Consider the scenario of loading of a table from a flat file. the table has no constraints or indexes defined.Somehow in between loading was interrupted and after some time the table was again loaded from the same file. So this time the records already inserted during first loading were duplicated. how to find the duplicate rows now ? assume there are 150 columns in the table so group by each and every column is tedious
A record is truly duplicate only if all the column values match. It becomes different or unique even if 1 column has a different value. If your table has no primary constraints, you must compare all columns.

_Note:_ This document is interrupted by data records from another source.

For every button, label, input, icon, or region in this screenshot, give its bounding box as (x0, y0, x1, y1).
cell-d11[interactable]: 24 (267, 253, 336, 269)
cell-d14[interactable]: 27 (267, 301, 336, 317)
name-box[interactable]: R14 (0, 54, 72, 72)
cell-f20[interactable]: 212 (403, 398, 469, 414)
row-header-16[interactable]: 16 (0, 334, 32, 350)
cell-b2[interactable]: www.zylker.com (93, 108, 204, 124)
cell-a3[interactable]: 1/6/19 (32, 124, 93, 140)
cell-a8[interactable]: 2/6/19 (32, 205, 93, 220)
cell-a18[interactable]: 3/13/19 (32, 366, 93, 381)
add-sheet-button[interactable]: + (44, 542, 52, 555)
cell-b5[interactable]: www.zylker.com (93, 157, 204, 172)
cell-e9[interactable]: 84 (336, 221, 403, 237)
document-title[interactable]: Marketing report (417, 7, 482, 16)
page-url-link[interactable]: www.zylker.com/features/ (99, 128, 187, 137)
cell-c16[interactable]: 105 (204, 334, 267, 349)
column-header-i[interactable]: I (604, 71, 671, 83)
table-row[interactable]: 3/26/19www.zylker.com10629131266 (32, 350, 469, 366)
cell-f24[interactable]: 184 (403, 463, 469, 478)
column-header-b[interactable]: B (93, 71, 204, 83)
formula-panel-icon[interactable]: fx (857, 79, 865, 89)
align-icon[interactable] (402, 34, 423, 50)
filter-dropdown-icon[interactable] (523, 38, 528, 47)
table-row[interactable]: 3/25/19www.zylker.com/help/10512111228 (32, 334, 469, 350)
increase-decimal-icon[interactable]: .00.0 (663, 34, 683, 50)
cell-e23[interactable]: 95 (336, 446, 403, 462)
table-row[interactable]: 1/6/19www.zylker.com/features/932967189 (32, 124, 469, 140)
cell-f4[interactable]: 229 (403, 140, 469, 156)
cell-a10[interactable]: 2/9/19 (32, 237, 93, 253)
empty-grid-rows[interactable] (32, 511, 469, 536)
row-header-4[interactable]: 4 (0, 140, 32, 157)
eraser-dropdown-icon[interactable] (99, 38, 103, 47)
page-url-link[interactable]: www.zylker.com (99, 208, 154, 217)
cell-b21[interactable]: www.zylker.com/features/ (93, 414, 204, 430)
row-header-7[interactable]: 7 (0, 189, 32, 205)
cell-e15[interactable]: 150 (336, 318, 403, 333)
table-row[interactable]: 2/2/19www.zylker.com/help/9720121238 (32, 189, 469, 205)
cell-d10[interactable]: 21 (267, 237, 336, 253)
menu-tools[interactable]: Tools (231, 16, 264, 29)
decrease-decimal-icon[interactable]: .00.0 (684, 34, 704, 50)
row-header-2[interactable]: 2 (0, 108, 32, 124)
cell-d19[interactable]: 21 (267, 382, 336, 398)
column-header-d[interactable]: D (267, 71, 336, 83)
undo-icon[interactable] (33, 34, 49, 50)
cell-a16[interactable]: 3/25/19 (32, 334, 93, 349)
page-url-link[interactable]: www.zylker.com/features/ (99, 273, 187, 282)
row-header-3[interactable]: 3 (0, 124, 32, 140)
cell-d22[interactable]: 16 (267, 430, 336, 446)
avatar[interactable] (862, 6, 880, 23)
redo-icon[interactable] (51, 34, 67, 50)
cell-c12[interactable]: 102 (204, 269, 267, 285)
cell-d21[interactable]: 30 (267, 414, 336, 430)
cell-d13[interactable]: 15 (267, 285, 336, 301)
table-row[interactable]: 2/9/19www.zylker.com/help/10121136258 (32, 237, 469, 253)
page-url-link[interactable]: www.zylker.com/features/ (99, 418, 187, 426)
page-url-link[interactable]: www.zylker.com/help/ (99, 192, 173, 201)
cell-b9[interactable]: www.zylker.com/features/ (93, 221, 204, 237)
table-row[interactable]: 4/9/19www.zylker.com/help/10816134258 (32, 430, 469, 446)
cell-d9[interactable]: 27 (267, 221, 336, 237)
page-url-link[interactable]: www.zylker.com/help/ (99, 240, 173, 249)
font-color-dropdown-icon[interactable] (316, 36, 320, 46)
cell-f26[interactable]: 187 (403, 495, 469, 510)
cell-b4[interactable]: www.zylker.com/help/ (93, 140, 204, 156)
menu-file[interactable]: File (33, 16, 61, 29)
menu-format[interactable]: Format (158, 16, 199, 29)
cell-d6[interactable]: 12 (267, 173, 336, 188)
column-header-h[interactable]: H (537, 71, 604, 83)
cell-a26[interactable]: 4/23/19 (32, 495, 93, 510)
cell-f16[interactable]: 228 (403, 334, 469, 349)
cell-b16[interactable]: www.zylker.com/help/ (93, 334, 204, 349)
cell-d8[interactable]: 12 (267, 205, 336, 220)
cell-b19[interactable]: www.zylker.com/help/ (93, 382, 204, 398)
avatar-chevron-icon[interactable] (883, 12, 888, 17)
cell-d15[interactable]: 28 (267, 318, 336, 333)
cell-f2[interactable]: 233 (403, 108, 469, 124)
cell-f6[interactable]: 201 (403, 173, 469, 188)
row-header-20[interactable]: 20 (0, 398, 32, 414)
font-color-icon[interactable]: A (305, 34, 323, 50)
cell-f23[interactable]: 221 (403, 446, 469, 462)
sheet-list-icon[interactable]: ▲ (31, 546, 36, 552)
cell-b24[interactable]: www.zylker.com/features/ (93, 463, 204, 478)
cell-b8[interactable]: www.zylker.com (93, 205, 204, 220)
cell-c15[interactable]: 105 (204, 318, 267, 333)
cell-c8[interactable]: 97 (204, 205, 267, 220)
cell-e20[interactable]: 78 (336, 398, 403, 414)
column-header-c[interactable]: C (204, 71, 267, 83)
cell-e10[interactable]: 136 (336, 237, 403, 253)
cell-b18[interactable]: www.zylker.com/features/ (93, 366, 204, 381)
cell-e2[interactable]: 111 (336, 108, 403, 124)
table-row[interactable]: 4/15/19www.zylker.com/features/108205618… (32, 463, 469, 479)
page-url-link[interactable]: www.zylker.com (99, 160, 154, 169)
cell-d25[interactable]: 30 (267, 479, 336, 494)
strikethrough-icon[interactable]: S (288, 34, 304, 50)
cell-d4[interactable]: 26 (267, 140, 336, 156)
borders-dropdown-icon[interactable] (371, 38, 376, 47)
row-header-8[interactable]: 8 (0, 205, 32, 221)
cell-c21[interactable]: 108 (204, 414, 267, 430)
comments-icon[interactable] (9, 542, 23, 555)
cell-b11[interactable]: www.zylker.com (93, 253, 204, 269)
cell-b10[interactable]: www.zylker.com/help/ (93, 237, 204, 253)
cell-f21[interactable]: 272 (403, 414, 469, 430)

An alternative way could be that you could do your 2nd load on a new temp table and populate your old table with records from this temp table where the records do not exist in the old table. In any case you have to compare all columns between the 2 tables to identify truly unique records.
You could also consider adding a primary key to your table and then running your delete query. Check the accepted answer on this link
You can use ROWID for deleting duplicate rows;
Select * FROM table_name A
WHERE
a.rowid > ANY (
SELECT
B.rowid
FROM
table_name B
WHERE
A.col1 = B.col1
AND
A.col2 = B.col2
);
here is a useful link:
[http://www.dba-oracle.com/t_delete_duplicate_table_rows.htm
Tested... Appears to work...
1st we get a list of the table columns in a comma separated list
SELECT wm_concat(column_Name)
FROM all_tab_cols
WHERE table_name = 'TABLENAME'Select and Column_ID is not null;
copy the results into query below where ResultList is defined.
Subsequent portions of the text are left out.